**Exercise directions**
If a line in the material below holds the string "Display", tally it, then give the tally alone.

**Supplied data**
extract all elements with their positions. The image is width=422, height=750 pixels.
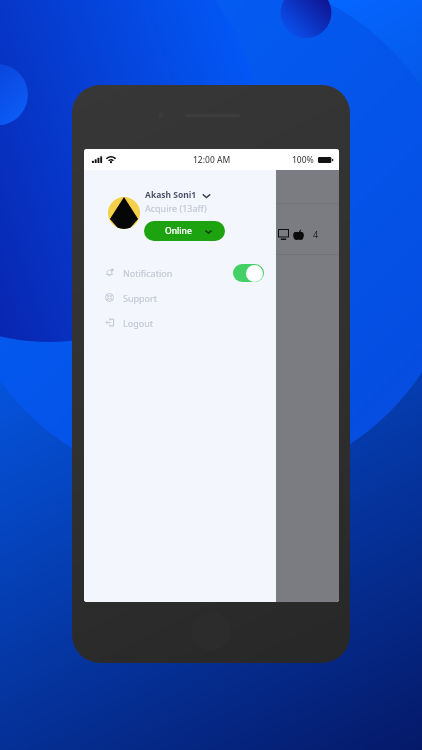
staticText: Support — [123, 292, 157, 304]
button[interactable]: Notification — [84, 260, 276, 285]
button[interactable]: Toggle notifications — [233, 264, 264, 282]
button[interactable]: Online — [144, 221, 225, 241]
staticText: 4 — [313, 228, 319, 240]
staticText: Acquire (13aff) — [145, 202, 207, 214]
button[interactable]: Support — [84, 285, 276, 310]
staticText: Akash Soni1 — [145, 189, 197, 201]
staticText: Logout — [123, 317, 153, 329]
button[interactable]: Desktop — [278, 229, 289, 240]
button[interactable]: Logout — [84, 310, 276, 335]
button[interactable]: Apple — [293, 229, 304, 240]
staticText: 100% — [292, 154, 314, 166]
staticText: Online — [165, 225, 192, 237]
button[interactable]: Account menu — [201, 190, 212, 201]
staticText: Notification — [123, 267, 173, 279]
staticText: 12:00 AM — [193, 154, 231, 166]
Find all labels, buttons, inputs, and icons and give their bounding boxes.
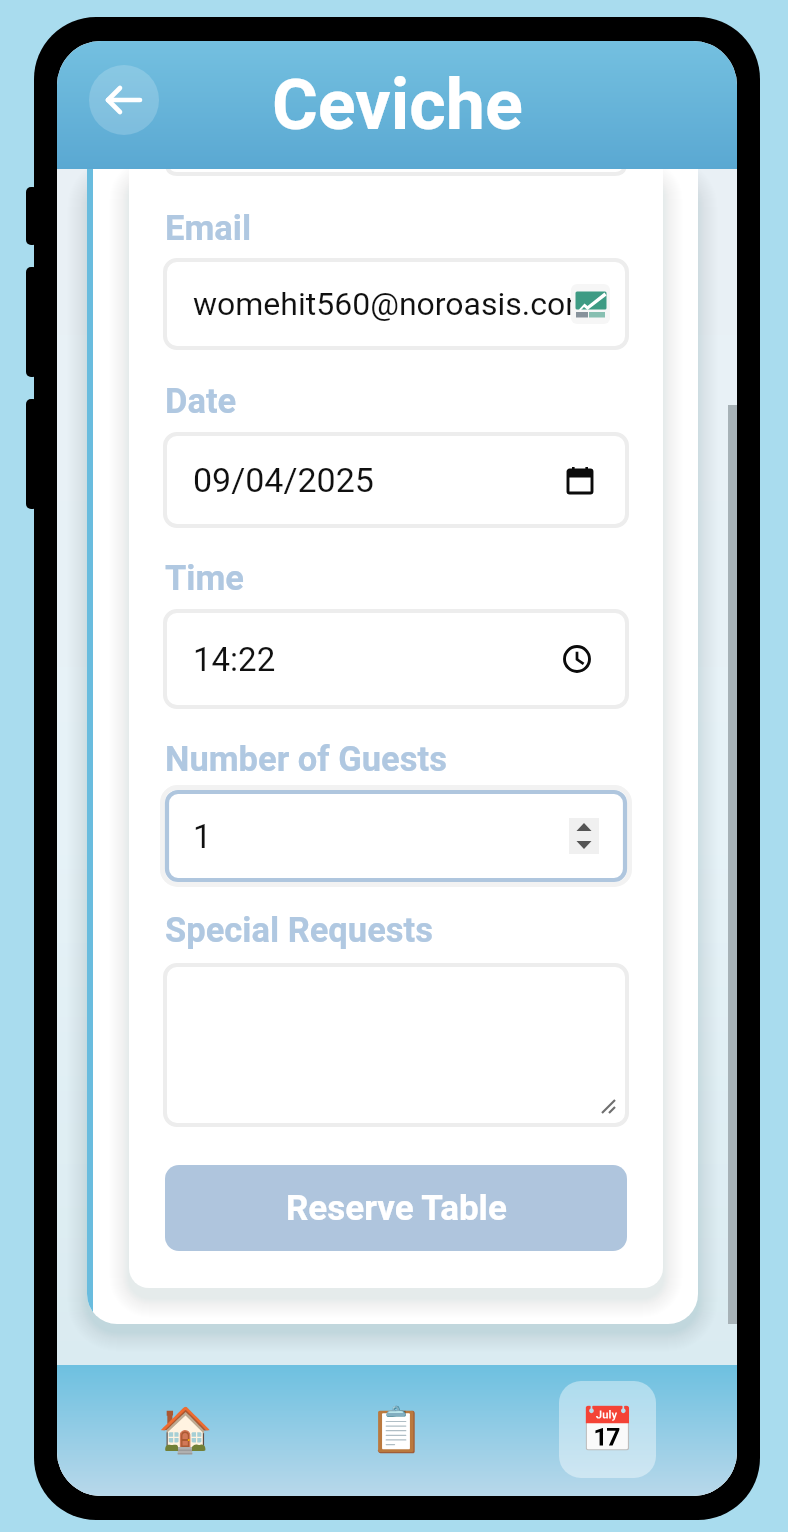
button[interactable]: Orders	[291, 1365, 502, 1496]
staticText: 🏠	[158, 1404, 213, 1456]
staticText: 📋	[369, 1404, 424, 1456]
button[interactable]: womehit560@noroasis.com	[165, 260, 627, 348]
staticText: Email	[165, 208, 252, 248]
button[interactable]: Reserve Table	[165, 1165, 627, 1251]
button[interactable]: Home	[80, 1365, 291, 1496]
staticText: 14:22	[193, 640, 276, 679]
staticText: Special Requests	[165, 910, 433, 950]
staticText: Ceviche	[272, 64, 523, 146]
button[interactable]	[165, 965, 627, 1125]
staticText: 📅	[580, 1404, 635, 1456]
staticText: Number of Guests	[165, 739, 447, 779]
button[interactable]: 14:22	[165, 611, 627, 707]
button[interactable]: Back	[89, 65, 159, 135]
staticText: Date	[165, 381, 237, 421]
staticText: 1	[193, 817, 212, 856]
staticText: womehit560@noroasis.com	[193, 285, 594, 323]
staticText: 09/04/2025	[193, 460, 374, 500]
button[interactable]: 09/04/2025	[165, 434, 627, 526]
button[interactable]: 1	[165, 790, 627, 882]
staticText: Time	[165, 558, 245, 598]
staticText: Reserve Table	[286, 1188, 507, 1229]
button[interactable]: Reservations	[502, 1365, 713, 1496]
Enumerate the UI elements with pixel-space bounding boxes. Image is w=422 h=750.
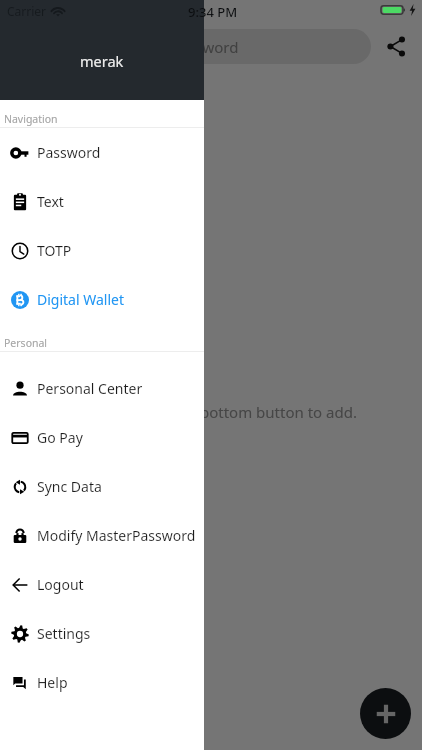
staticText: Personal Center <box>37 379 143 398</box>
staticText: Text <box>37 192 64 211</box>
button[interactable]: Password <box>0 128 204 177</box>
staticText: TOTP <box>37 241 72 260</box>
button[interactable]: Modify MasterPassword <box>0 511 204 560</box>
staticText: Go Pay <box>37 428 83 447</box>
button[interactable]: Text <box>0 177 204 226</box>
staticText: Digital Wallet <box>37 290 124 309</box>
staticText: merak <box>80 51 124 71</box>
button[interactable]: Settings <box>0 609 204 658</box>
staticText: 9:34 PM <box>188 3 238 21</box>
button[interactable]: TOTP <box>0 226 204 275</box>
staticText: Search password <box>119 37 239 57</box>
button[interactable]: Sync Data <box>0 462 204 511</box>
staticText: Carrier <box>7 3 47 19</box>
staticText: Help <box>37 673 68 692</box>
button[interactable]: Add <box>360 688 411 739</box>
button[interactable]: Help <box>0 658 204 707</box>
staticText: Password <box>37 143 101 162</box>
staticText: Settings <box>37 624 91 643</box>
button[interactable]: Share <box>378 28 414 64</box>
staticText: Logout <box>37 575 84 594</box>
staticText: No data, click the bottom button to add. <box>75 402 357 422</box>
staticText: Navigation <box>4 112 58 126</box>
button[interactable]: Digital Wallet <box>0 275 204 324</box>
button[interactable]: Go Pay <box>0 413 204 462</box>
staticText: Personal <box>4 336 48 350</box>
button[interactable]: Personal Center <box>0 364 204 413</box>
staticText: Modify MasterPassword <box>37 526 196 545</box>
staticText: Sync Data <box>37 477 102 496</box>
button[interactable]: Search password <box>12 29 371 64</box>
button[interactable]: Logout <box>0 560 204 609</box>
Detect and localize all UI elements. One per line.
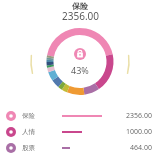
staticText: 股票 xyxy=(22,144,35,152)
staticText: 保险 xyxy=(72,1,88,11)
staticText: 保险 xyxy=(22,112,35,120)
staticText: 43% xyxy=(71,64,89,76)
staticText: 464.00 xyxy=(130,143,152,153)
staticText: 1000.00 xyxy=(126,127,152,137)
staticText: 人情 xyxy=(22,128,35,136)
button[interactable]: 股票 xyxy=(0,140,160,156)
button[interactable]: 保险 xyxy=(0,108,160,124)
staticText: 2356.00 xyxy=(62,9,99,23)
staticText: 2356.00 xyxy=(126,111,152,121)
other: Insurance category xyxy=(74,48,86,60)
button[interactable]: 人情 xyxy=(0,124,160,140)
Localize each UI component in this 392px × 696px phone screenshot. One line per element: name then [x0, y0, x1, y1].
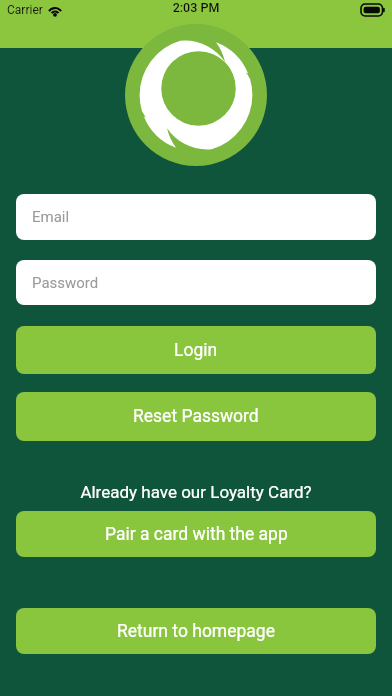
button[interactable]: Login [16, 326, 376, 374]
button[interactable]: Return to homepage [16, 608, 376, 654]
button[interactable]: Reset Password [16, 392, 376, 441]
staticText: Carrier [7, 3, 43, 17]
staticText: Reset Password [133, 406, 259, 427]
staticText: Login [174, 340, 218, 361]
staticText: 2:03 PM [0, 0, 392, 20]
staticText: Pair a card with the app [105, 524, 288, 545]
staticText: Email [32, 208, 70, 226]
button[interactable]: Pair a card with the app [16, 511, 376, 557]
button[interactable]: Password [16, 260, 376, 305]
staticText: Password [32, 274, 99, 292]
button[interactable]: Email [16, 194, 376, 240]
staticText: Return to homepage [117, 621, 275, 642]
staticText: Already have our Loyalty Card? [0, 482, 392, 502]
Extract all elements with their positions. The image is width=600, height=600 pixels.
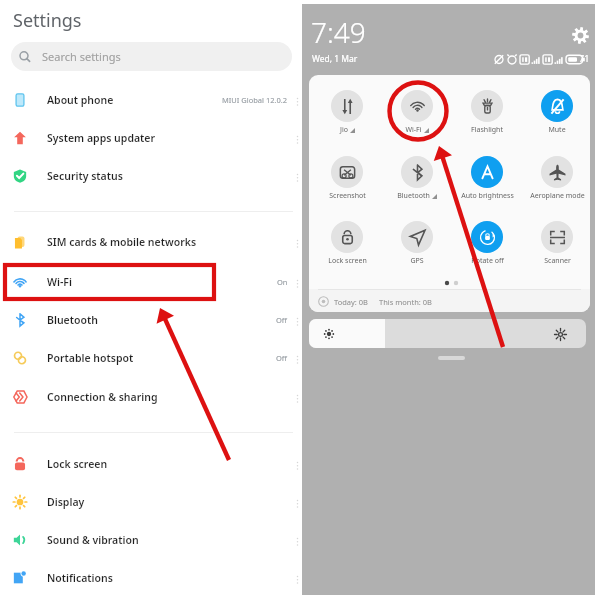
staticText: SIM cards & mobile networks [47, 235, 197, 249]
staticText: Lock screen [328, 256, 367, 266]
button[interactable]: Lock screen [0, 448, 302, 480]
button[interactable]: System apps updater [0, 122, 302, 154]
button[interactable]: Notifications [0, 562, 302, 594]
staticText: Jio [340, 125, 348, 135]
staticText: Rotate off [471, 256, 504, 266]
button[interactable]: Aeroplane mode [522, 156, 590, 201]
staticText: About phone [47, 93, 114, 107]
staticText: Mute [548, 125, 566, 135]
staticText: Display [47, 495, 85, 509]
staticText: Wed, 1 Mar [312, 53, 358, 65]
button[interactable]: Settings [568, 23, 592, 47]
staticText: GPS [410, 256, 424, 266]
button[interactable]: Mute [522, 90, 590, 135]
staticText: Security status [47, 169, 123, 183]
staticText: Flashlight [471, 125, 503, 135]
button[interactable]: Jio [312, 90, 382, 135]
staticText: MIUI Global 12.0.2 [222, 95, 288, 105]
button[interactable]: Rotate off [452, 221, 522, 266]
button[interactable]: About phone [0, 84, 302, 116]
staticText: Off [276, 353, 288, 363]
staticText: Auto brightness [461, 191, 514, 201]
button[interactable]: Scanner [522, 221, 590, 266]
button[interactable] [309, 319, 586, 348]
button[interactable]: Sound & vibration [0, 524, 302, 556]
button[interactable]: Wi-Fi [382, 90, 452, 135]
staticText: Portable hotspot [47, 351, 134, 365]
staticText: Search settings [42, 49, 121, 64]
button[interactable]: GPS [382, 221, 452, 266]
staticText: 71 [579, 52, 590, 64]
staticText: 7:49 [311, 13, 366, 51]
button[interactable]: Bluetooth [0, 304, 302, 336]
staticText: Today: 0B [334, 297, 368, 307]
staticText: Aeroplane mode [530, 191, 585, 201]
staticText: Screenshot [329, 191, 366, 201]
staticText: Scanner [544, 256, 571, 266]
staticText: Bluetooth [397, 191, 430, 201]
staticText: System apps updater [47, 131, 156, 145]
button[interactable]: Lock screen [312, 221, 382, 266]
button[interactable]: Wi-Fi [0, 266, 302, 298]
button[interactable]: Bluetooth [382, 156, 452, 201]
button[interactable]: Screenshot [312, 156, 382, 201]
button[interactable]: Auto brightness [452, 156, 522, 201]
button[interactable]: Connection & sharing [0, 381, 302, 413]
staticText: Wi-Fi [47, 275, 72, 289]
staticText: Bluetooth [47, 313, 98, 327]
staticText: Off [276, 315, 288, 325]
button[interactable]: Portable hotspot [0, 342, 302, 374]
button[interactable]: Security status [0, 160, 302, 192]
button[interactable]: SIM cards & mobile networks [0, 226, 302, 258]
staticText: Lock screen [47, 457, 108, 471]
button[interactable]: Flashlight [452, 90, 522, 135]
staticText: Connection & sharing [47, 390, 158, 404]
staticText: On [277, 277, 288, 287]
staticText: Settings [13, 8, 82, 33]
staticText: Notifications [47, 571, 113, 585]
staticText: This month: 0B [379, 297, 432, 307]
button[interactable]: Display [0, 486, 302, 518]
staticText: Wi-Fi [405, 125, 422, 135]
button[interactable]: Search settings [11, 42, 292, 71]
staticText: Sound & vibration [47, 533, 139, 547]
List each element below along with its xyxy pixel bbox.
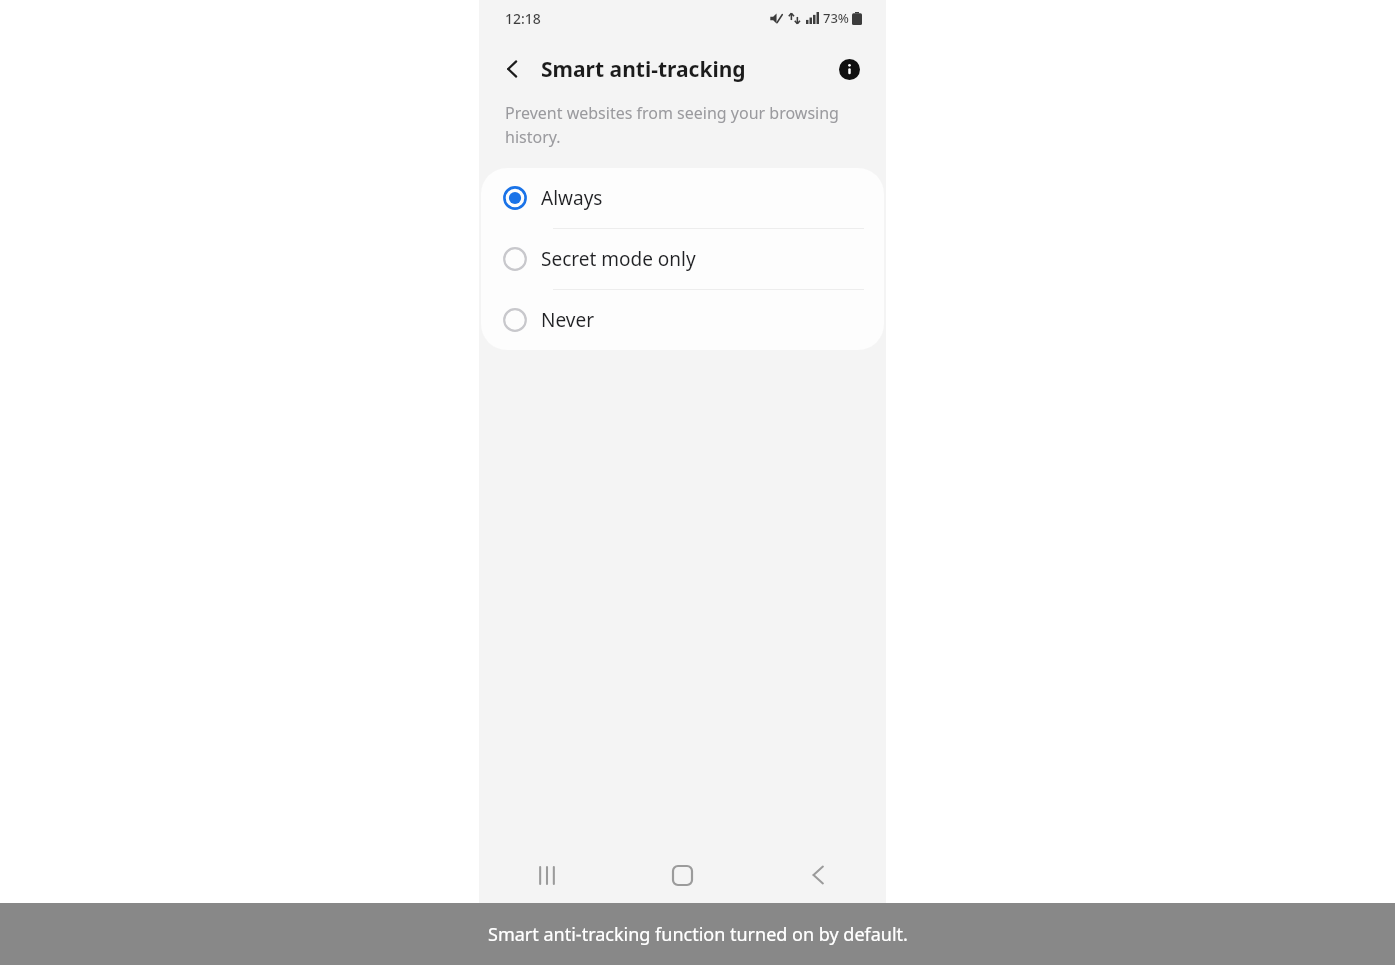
button[interactable]: Always	[481, 168, 884, 229]
staticText: Always	[541, 185, 603, 211]
button[interactable]: Information	[831, 51, 867, 87]
staticText: Prevent websites from seeing your browsi…	[505, 102, 839, 124]
staticText: Smart anti-tracking function turned on b…	[488, 922, 908, 947]
staticText: history.	[505, 126, 561, 148]
staticText: Secret mode only	[541, 246, 696, 272]
button[interactable]: Secret mode only	[481, 229, 884, 290]
staticText: 12:18	[505, 9, 541, 28]
staticText: Never	[541, 307, 594, 333]
staticText: Smart anti-tracking	[541, 55, 746, 84]
button[interactable]: Back	[491, 47, 535, 91]
button[interactable]: Recent apps	[479, 847, 614, 903]
button[interactable]: Home	[614, 847, 750, 903]
button[interactable]: Never	[481, 290, 884, 350]
button[interactable]: Back	[750, 847, 886, 903]
staticText: 73%	[823, 9, 849, 27]
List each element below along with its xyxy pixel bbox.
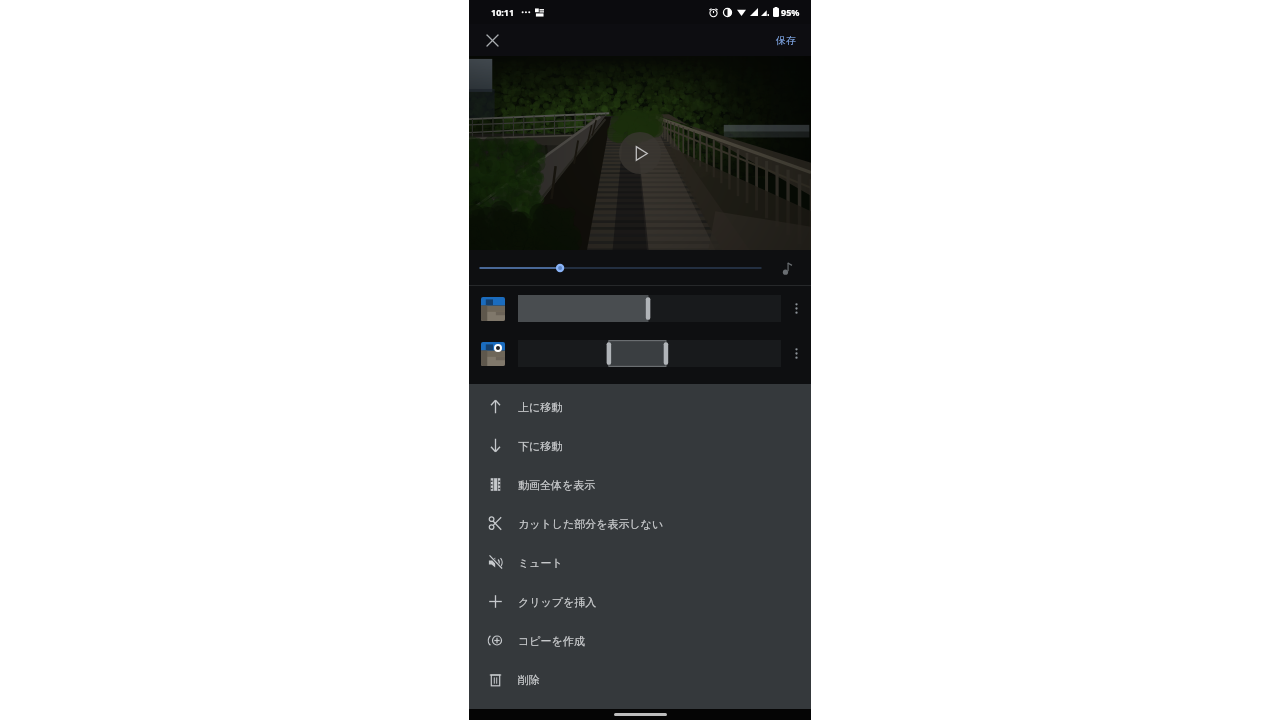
button[interactable]: 保存 — [771, 29, 801, 52]
button[interactable]: 下に移動 — [469, 426, 811, 465]
button[interactable]: その他のオプション — [469, 331, 811, 376]
button[interactable]: 上に移動 — [469, 387, 811, 426]
staticText: 動画全体を表示 — [518, 478, 596, 492]
button[interactable]: 動画全体を表示 — [469, 465, 811, 504]
staticText: 10:11 — [491, 6, 515, 18]
staticText: 削除 — [518, 673, 540, 687]
staticText: クリップを挿入 — [518, 595, 597, 609]
button[interactable]: コピーを作成 — [469, 621, 811, 660]
button[interactable]: その他のオプション — [781, 286, 811, 331]
button[interactable]: 閉じる — [479, 27, 505, 53]
staticText: コピーを作成 — [518, 634, 585, 648]
button[interactable]: 再生 — [619, 132, 661, 174]
button[interactable]: その他のオプション — [469, 286, 811, 331]
staticText: 保存 — [776, 34, 796, 47]
button[interactable]: カットした部分を表示しない — [469, 504, 811, 543]
button[interactable]: ミュート — [469, 543, 811, 582]
button[interactable]: 音楽を追加 — [773, 255, 799, 281]
staticText: ミュート — [518, 556, 563, 570]
staticText: 上に移動 — [518, 400, 563, 414]
staticText: カットした部分を表示しない — [518, 517, 664, 531]
button[interactable]: クリップを挿入 — [469, 582, 811, 621]
staticText: 下に移動 — [518, 439, 563, 453]
button[interactable]: その他のオプション — [781, 331, 811, 376]
staticText: 95% — [781, 6, 800, 18]
button[interactable]: 削除 — [469, 660, 811, 699]
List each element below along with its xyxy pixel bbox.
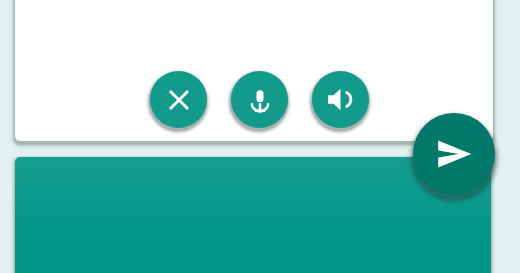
button[interactable]: Close	[150, 71, 207, 128]
button[interactable]: Voice input	[231, 71, 288, 128]
button[interactable]: Sound	[312, 71, 369, 128]
button[interactable]: Send	[413, 113, 495, 195]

**Problem solution**
2